L'industrie européenne du jeu vidéo doit faire face à une concurrence internationale croissante venant d'Asie et d'Amérique du Nord et à une phase de mutation technologique liée à la mise sur le marché d'une nouvelle génération de consoles de jeux.
La mesure notifiée par les autorités françaises vise à accorder aux studios de production de jeux vidéo établis en France un crédit d'impôt représentant 20% des dépenses de production de certains jeux vidéo. Pour bénéficier de ce crédit d’impôt, les jeux vidéo doivent remplir plusieurs critères. En particulier, ils doivent soit constituer une adaptation d'une œuvre préexistante du patrimoine européen, soit remplir un critère de qualité, d’originalité du concept et de contribution à l’expression de la diversité culturelle et de la création européennes en matière de jeu vidéo.
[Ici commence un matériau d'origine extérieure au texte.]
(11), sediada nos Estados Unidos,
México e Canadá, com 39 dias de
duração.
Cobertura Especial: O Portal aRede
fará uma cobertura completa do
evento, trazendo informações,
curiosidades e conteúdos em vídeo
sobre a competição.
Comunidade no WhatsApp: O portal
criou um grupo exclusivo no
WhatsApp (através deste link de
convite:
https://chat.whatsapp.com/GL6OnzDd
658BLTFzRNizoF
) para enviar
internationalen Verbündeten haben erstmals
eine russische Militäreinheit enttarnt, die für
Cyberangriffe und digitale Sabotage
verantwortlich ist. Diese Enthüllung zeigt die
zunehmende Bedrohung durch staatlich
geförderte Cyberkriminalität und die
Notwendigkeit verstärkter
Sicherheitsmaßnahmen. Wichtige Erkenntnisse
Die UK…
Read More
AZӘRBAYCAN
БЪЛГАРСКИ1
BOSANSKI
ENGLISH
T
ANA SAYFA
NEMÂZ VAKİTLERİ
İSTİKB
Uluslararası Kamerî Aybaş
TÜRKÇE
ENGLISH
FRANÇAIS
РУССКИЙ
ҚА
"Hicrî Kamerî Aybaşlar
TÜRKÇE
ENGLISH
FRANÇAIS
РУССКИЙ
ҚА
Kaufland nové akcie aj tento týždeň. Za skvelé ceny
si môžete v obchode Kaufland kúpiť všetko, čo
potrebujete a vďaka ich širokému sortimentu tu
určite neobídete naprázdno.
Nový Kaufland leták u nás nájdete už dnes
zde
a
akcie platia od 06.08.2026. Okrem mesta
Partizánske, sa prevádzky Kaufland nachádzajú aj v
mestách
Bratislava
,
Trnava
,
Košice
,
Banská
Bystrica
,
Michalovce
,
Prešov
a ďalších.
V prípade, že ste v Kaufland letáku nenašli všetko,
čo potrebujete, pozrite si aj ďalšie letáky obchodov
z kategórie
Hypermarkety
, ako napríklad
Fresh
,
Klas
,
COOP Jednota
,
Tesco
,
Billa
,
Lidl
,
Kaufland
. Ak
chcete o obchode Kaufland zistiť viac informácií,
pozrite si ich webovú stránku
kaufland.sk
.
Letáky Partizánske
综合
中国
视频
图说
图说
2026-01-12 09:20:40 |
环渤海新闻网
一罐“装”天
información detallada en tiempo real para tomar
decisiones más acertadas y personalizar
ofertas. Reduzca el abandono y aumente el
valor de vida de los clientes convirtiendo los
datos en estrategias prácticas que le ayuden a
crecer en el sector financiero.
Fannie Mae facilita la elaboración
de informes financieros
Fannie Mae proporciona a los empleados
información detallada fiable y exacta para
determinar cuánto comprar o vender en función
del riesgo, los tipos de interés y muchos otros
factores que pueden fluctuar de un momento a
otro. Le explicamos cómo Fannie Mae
Ces deux critères visent, selon les autorités françaises, à sélectionner des jeux vidéo qui constituent des produits culturels.
Enfin, le Traité CE énonce que les aides d'Etat visant à promouvoir la culture et n'affectant pas la concurrence et le commerce entre Etats membres de manière excessive sont compatibles avec le marché commun. A l’issue d’une enquête préliminaire, la Commission considère que des doutes subsistent dans la compatibilité de ce projet de crédit d'impôt avec les règles du Traité CE sur les aides d’état.
En effet, les critères pour sélectionner les jeux vidéo pouvant bénéficier du crédit d'impôt peuvent donner lieu à une interprétation potentiellement large et il n'apparaît pas clairement que ces critères permettent de sélectionner seulement des jeux vidéo au contenu culturel. Ainsi, à ce stade, il n'est par exemple pas exclu que des jeux vidéo de simulation ou basés sur les courses automobiles puissent bénéficier de cette mesure. Enfin, la Commission doit prendre en compte l'effet de cet avantage fiscal sur les concurrents européens des entreprises qui en bénéficieront.